═════ LISTED RECORDS ═════

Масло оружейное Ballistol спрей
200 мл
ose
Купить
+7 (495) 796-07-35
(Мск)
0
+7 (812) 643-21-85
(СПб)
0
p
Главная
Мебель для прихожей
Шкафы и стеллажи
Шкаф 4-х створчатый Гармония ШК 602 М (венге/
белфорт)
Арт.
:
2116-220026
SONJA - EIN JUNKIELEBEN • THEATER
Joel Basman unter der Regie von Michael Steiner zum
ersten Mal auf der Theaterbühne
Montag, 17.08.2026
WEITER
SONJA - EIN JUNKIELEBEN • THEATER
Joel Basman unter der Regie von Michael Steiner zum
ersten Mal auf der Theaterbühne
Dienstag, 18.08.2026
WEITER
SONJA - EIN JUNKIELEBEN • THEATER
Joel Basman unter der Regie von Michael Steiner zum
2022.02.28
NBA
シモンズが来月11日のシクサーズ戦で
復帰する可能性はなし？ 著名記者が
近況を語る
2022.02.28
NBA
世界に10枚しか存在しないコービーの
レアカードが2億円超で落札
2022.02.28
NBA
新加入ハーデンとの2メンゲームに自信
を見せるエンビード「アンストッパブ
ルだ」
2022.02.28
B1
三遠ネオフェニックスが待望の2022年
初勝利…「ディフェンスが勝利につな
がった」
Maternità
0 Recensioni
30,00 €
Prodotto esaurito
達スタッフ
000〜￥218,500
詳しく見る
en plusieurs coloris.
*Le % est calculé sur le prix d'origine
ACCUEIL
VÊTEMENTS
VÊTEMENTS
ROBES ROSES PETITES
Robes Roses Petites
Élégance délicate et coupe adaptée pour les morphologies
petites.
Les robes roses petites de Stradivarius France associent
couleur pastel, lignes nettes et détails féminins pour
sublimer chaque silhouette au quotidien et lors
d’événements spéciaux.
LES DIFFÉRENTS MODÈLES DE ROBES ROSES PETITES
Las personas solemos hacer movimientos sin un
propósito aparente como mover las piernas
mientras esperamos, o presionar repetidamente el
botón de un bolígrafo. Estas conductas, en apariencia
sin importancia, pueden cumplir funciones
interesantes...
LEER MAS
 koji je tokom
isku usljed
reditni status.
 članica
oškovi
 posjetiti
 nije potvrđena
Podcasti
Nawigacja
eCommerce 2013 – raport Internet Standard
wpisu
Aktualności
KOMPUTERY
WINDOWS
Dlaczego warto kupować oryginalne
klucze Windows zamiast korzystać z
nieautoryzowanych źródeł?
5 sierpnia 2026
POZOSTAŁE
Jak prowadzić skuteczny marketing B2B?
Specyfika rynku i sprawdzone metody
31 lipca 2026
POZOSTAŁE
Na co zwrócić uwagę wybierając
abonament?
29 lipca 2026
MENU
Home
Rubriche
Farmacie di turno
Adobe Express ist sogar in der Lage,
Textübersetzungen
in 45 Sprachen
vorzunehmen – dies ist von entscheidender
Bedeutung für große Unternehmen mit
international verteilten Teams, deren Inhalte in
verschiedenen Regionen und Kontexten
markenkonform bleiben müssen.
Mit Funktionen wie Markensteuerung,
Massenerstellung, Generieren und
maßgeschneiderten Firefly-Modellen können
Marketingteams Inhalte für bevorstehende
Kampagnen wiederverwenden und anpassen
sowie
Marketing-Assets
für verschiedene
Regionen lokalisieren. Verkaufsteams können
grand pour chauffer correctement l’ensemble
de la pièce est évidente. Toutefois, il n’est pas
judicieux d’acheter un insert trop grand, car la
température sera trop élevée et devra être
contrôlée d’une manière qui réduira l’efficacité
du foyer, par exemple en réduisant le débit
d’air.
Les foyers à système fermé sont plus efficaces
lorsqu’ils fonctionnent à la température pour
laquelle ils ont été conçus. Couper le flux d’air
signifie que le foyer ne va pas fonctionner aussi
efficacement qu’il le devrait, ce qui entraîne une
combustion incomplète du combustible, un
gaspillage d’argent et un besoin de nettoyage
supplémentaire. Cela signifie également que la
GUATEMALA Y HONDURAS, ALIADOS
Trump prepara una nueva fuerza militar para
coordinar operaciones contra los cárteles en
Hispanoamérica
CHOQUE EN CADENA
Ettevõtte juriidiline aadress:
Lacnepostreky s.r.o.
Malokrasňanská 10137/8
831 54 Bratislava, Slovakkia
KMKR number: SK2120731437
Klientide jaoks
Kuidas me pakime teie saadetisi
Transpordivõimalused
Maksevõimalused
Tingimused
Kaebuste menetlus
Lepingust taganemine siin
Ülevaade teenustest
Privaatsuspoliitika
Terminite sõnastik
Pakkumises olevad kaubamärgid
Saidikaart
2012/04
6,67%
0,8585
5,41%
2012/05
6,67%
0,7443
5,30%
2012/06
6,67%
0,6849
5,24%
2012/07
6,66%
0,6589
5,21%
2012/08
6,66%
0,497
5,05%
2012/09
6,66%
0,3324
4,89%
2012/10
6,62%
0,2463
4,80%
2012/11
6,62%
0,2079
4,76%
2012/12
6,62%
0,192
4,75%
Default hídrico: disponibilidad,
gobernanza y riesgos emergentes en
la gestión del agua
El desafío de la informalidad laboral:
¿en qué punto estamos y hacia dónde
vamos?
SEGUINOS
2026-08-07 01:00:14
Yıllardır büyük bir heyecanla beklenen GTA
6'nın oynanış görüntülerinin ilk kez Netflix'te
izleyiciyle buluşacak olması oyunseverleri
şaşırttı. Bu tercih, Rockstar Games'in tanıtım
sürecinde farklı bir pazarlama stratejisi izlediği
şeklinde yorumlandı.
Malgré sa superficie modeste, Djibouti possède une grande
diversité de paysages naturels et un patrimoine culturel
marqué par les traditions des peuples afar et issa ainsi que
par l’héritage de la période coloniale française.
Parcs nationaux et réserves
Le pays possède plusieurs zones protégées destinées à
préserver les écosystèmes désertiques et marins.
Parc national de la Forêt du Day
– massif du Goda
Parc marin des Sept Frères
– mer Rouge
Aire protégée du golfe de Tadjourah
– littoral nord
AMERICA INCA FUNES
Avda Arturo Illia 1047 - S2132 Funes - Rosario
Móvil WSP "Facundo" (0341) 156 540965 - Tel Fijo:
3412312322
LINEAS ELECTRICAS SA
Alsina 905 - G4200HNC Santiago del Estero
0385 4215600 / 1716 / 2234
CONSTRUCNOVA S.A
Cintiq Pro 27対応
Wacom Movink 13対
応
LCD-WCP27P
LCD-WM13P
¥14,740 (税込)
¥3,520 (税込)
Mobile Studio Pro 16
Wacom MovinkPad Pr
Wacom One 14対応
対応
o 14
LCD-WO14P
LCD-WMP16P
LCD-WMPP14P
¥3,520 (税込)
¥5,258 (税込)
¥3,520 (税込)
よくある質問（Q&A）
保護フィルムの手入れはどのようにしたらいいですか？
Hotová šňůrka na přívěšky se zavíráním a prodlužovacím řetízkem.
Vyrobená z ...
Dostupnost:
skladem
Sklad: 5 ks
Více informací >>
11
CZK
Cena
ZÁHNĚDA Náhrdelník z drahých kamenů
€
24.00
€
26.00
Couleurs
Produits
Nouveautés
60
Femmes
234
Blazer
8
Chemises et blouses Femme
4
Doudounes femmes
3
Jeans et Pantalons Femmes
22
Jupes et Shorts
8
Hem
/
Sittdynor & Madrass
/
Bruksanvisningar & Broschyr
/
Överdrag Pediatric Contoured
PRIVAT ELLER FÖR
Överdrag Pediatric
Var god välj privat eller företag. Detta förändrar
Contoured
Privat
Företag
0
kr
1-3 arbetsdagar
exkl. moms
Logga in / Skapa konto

═════

● **EXERCISE OBJECTIVE**:
The data must be given again in full, exactly as written.

● **EXERCISE OUTPUT**:
Масло оружейное Ballistol спрей
200 мл
ose
Купить
+7 (495) 796-07-35
(Мск)
0
+7 (812) 643-21-85
(СПб)
0
p
Главная
Мебель для прихожей
Шкафы и стеллажи
Шкаф 4-х створчатый Гармония ШК 602 М (венге/
белфорт)
Арт.
:
2116-220026
SONJA - EIN JUNKIELEBEN • THEATER
Joel Basman unter der Regie von Michael Steiner zum
ersten Mal auf der Theaterbühne
Montag, 17.08.2026
WEITER
SONJA - EIN JUNKIELEBEN • THEATER
Joel Basman unter der Regie von Michael Steiner zum
ersten Mal auf der Theaterbühne
Dienstag, 18.08.2026
WEITER
SONJA - EIN JUNKIELEBEN • THEATER
Joel Basman unter der Regie von Michael Steiner zum
2022.02.28
NBA
シモンズが来月11日のシクサーズ戦で
復帰する可能性はなし？ 著名記者が
近況を語る
2022.02.28
NBA
世界に10枚しか存在しないコービーの
レアカードが2億円超で落札
2022.02.28
NBA
新加入ハーデンとの2メンゲームに自信
を見せるエンビード「アンストッパブ
ルだ」
2022.02.28
B1
三遠ネオフェニックスが待望の2022年
初勝利…「ディフェンスが勝利につな
がった」
Maternità
0 Recensioni
30,00 €
Prodotto esaurito
達スタッフ
000〜￥218,500
詳しく見る
en plusieurs coloris.
*Le % est calculé sur le prix d'origine
ACCUEIL
VÊTEMENTS
VÊTEMENTS
ROBES ROSES PETITES
Robes Roses Petites
Élégance délicate et coupe adaptée pour les morphologies
petites.
Les robes roses petites de Stradivarius France associent
couleur pastel, lignes nettes et détails féminins pour
sublimer chaque silhouette au quotidien et lors
d’événements spéciaux.
LES DIFFÉRENTS MODÈLES DE ROBES ROSES PETITES
Las personas solemos hacer movimientos sin un
propósito aparente como mover las piernas
mientras esperamos, o presionar repetidamente el
botón de un bolígrafo. Estas conductas, en apariencia
sin importancia, pueden cumplir funciones
interesantes...
LEER MAS
 koji je tokom
isku usljed
reditni status.
 članica
oškovi
 posjetiti
 nije potvrđena
Podcasti
Nawigacja
eCommerce 2013 – raport Internet Standard
wpisu
Aktualności
KOMPUTERY
WINDOWS
Dlaczego warto kupować oryginalne
klucze Windows zamiast korzystać z
nieautoryzowanych źródeł?
5 sierpnia 2026
POZOSTAŁE
Jak prowadzić skuteczny marketing B2B?
Specyfika rynku i sprawdzone metody
31 lipca 2026
POZOSTAŁE
Na co zwrócić uwagę wybierając
abonament?
29 lipca 2026
MENU
Home
Rubriche
Farmacie di turno
Adobe Express ist sogar in der Lage,
Textübersetzungen
in 45 Sprachen
vorzunehmen – dies ist von entscheidender
Bedeutung für große Unternehmen mit
international verteilten Teams, deren Inhalte in
verschiedenen Regionen und Kontexten
markenkonform bleiben müssen.
Mit Funktionen wie Markensteuerung,
Massenerstellung, Generieren und
maßgeschneiderten Firefly-Modellen können
Marketingteams Inhalte für bevorstehende
Kampagnen wiederverwenden und anpassen
sowie
Marketing-Assets
für verschiedene
Regionen lokalisieren. Verkaufsteams können
grand pour chauffer correctement l’ensemble
de la pièce est évidente. Toutefois, il n’est pas
judicieux d’acheter un insert trop grand, car la
température sera trop élevée et devra être
contrôlée d’une manière qui réduira l’efficacité
du foyer, par exemple en réduisant le débit
d’air.
Les foyers à système fermé sont plus efficaces
lorsqu’ils fonctionnent à la température pour
laquelle ils ont été conçus. Couper le flux d’air
signifie que le foyer ne va pas fonctionner aussi
efficacement qu’il le devrait, ce qui entraîne une
combustion incomplète du combustible, un
gaspillage d’argent et un besoin de nettoyage
supplémentaire. Cela signifie également que la
GUATEMALA Y HONDURAS, ALIADOS
Trump prepara una nueva fuerza militar para
coordinar operaciones contra los cárteles en
Hispanoamérica
CHOQUE EN CADENA
Ettevõtte juriidiline aadress:
Lacnepostreky s.r.o.
Malokrasňanská 10137/8
831 54 Bratislava, Slovakkia
KMKR number: SK2120731437
Klientide jaoks
Kuidas me pakime teie saadetisi
Transpordivõimalused
Maksevõimalused
Tingimused
Kaebuste menetlus
Lepingust taganemine siin
Ülevaade teenustest
Privaatsuspoliitika
Terminite sõnastik
Pakkumises olevad kaubamärgid
Saidikaart
2012/04
6,67%
0,8585
5,41%
2012/05
6,67%
0,7443
5,30%
2012/06
6,67%
0,6849
5,24%
2012/07
6,66%
0,6589
5,21%
2012/08
6,66%
0,497
5,05%
2012/09
6,66%
0,3324
4,89%
2012/10
6,62%
0,2463
4,80%
2012/11
6,62%
0,2079
4,76%
2012/12
6,62%
0,192
4,75%
Default hídrico: disponibilidad,
gobernanza y riesgos emergentes en
la gestión del agua
El desafío de la informalidad laboral:
¿en qué punto estamos y hacia dónde
vamos?
SEGUINOS
2026-08-07 01:00:14
Yıllardır büyük bir heyecanla beklenen GTA
6'nın oynanış görüntülerinin ilk kez Netflix'te
izleyiciyle buluşacak olması oyunseverleri
şaşırttı. Bu tercih, Rockstar Games'in tanıtım
sürecinde farklı bir pazarlama stratejisi izlediği
şeklinde yorumlandı.
Malgré sa superficie modeste, Djibouti possède une grande
diversité de paysages naturels et un patrimoine culturel
marqué par les traditions des peuples afar et issa ainsi que
par l’héritage de la période coloniale française.
Parcs nationaux et réserves
Le pays possède plusieurs zones protégées destinées à
préserver les écosystèmes désertiques et marins.
Parc national de la Forêt du Day
– massif du Goda
Parc marin des Sept Frères
– mer Rouge
Aire protégée du golfe de Tadjourah
– littoral nord
AMERICA INCA FUNES
Avda Arturo Illia 1047 - S2132 Funes - Rosario
Móvil WSP "Facundo" (0341) 156 540965 - Tel Fijo:
3412312322
LINEAS ELECTRICAS SA
Alsina 905 - G4200HNC Santiago del Estero
0385 4215600 / 1716 / 2234
CONSTRUCNOVA S.A
Cintiq Pro 27対応
Wacom Movink 13対
応
LCD-WCP27P
LCD-WM13P
¥14,740 (税込)
¥3,520 (税込)
Mobile Studio Pro 16
Wacom MovinkPad Pr
Wacom One 14対応
対応
o 14
LCD-WO14P
LCD-WMP16P
LCD-WMPP14P
¥3,520 (税込)
¥5,258 (税込)
¥3,520 (税込)
よくある質問（Q&A）
保護フィルムの手入れはどのようにしたらいいですか？
Hotová šňůrka na přívěšky se zavíráním a prodlužovacím řetízkem.
Vyrobená z ...
Dostupnost:
skladem
Sklad: 5 ks
Více informací >>
11
CZK
Cena
ZÁHNĚDA Náhrdelník z drahých kamenů
€
24.00
€
26.00
Couleurs
Produits
Nouveautés
60
Femmes
234
Blazer
8
Chemises et blouses Femme
4
Doudounes femmes
3
Jeans et Pantalons Femmes
22
Jupes et Shorts
8
Hem
/
Sittdynor & Madrass
/
Bruksanvisningar & Broschyr
/
Överdrag Pediatric Contoured
PRIVAT ELLER FÖR
Överdrag Pediatric
Var god välj privat eller företag. Detta förändrar
Contoured
Privat
Företag
0
kr
1-3 arbetsdagar
exkl. moms
Logga in / Skapa konto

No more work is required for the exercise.